A woman has admitted killing an 11-year-old girl after scattering chemicals around her home in a bid to eradicate bedbugs.
Fatiha Sabrin was overcome by toxic fumes when a poisonous gas drifted into her home from a downstairs property where her neighbour Jesmin Akter, 33, was spreading chemical pellets to tackle an infestation of bed bugs.
Moisture in the air activated the dangerous gas phosphine from the aluminium phosphide pellets which travelled to the apartment above Akter's flat poisoning the schoolgirl who went into cardiac arrest on November 26, 2021.
She died shortly afterwards in hospital on December 11, just a day after her 11th birthday.
Akter evacuated her family from the block of flats in Shadwell, east London, who escaped serious injury in the incident.
Fatiha Sabrin (pictured) was overcome by toxic fumes when a poisonous gas drifted into her home from a downstairs property
Now the defendant at the centre of the extraordinary poisoning case has pleaded guilty to manslaughter.

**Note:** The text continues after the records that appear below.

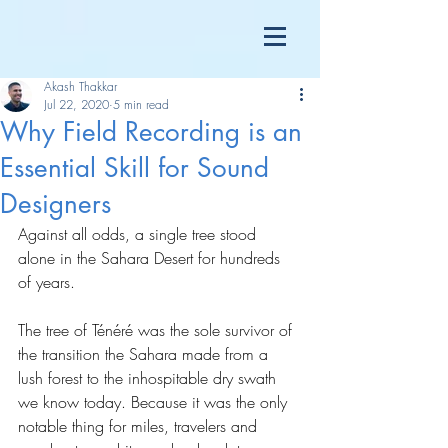
Akash Thakkar
Jul 22, 2020
5 min read
Why Field Recording is an
Essential Skill for Sound
Designers
Against all odds, a single tree stood 
alone in the Sahara Desert for hundreds 
of years.
The tree of Ténéré was the sole survivor of 
the transition the Sahara made from a 
lush forest to the inhospitable dry swath 
we know today. Because it was the only 
notable thing for miles, travelers and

She is said to have put down three times the prescribed amount of pellets to deal with bedbugs, distributing them on the floor and on the top of cabinets in her determination to get rid of the problem said to be rife in the block of flats.

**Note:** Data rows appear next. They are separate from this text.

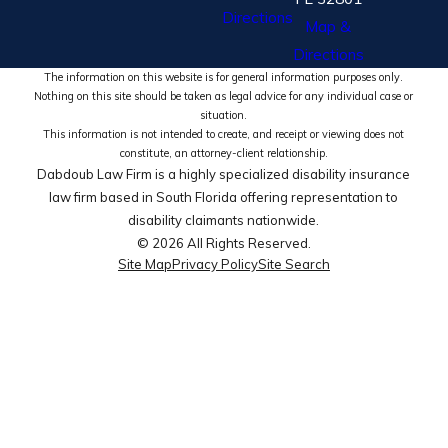
Directions
Map &
Directions
The information on this website is for general information purposes only.
Nothing on this site should be taken as legal advice for any individual case or
situation.
This information is not intended to create, and receipt or viewing does not
constitute, an attorney-client relationship.
Dabdoub Law Firm is a highly specialized disability insurance
law firm based in South Florida offering representation to
disability claimants nationwide.
© 2026 All Rights Reserved.
Site Map
Privacy Policy
Site Search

The chemicals designed for pest control on farmland to protect crops are a regulated substance in the UK, which requires a license to possess and use it.
Akter admitted manslaughter when she appeared at the Old Bailey on Friday.
But she denied a further charge of importing a regulated substance, namely aluminium phosphide, from Italy without a licence.
Judge Alexia Durran told the defendant that she may still face a trial on the importation charge: 'Prosecution lawyers will tell your lawyers by Thursday 16 May if there needs to be a trial or not.' She released Akter on bail ahead of a further hearing on 20 May.
Weeks after she died, it emerged that the victim's autobiographical poem had been recognised by judges of a national writing competition.
Jesmin Akter, 33, pictured at the Old bailey, had been spreading chemical pellets to tackle an infestation of bed bugs.
Nishat Tasnim Disha, Fatiha's mother's cousin, known to Fatiha as an aunt, said Fatiha had dreamed of becoming a doctor.
She said: 'Fatiha was such a brilliant and happy child, exceptionally kind and always curious to learn.
'I don't have words to say for such a tragic loss.' It is thought to be only the third death relating to chemicals to tackle bedbugs.
In 2018, a British couple died in Egypt from carbon monoxide poisoning after the next-door hotel room was sprayed with pesticide to kill bedbugs.
John Cooper and Susan Cooper, from Lancashire, fell ill while on a family holiday in Hurghada after the next-door room was fumigated following a report of an infestation.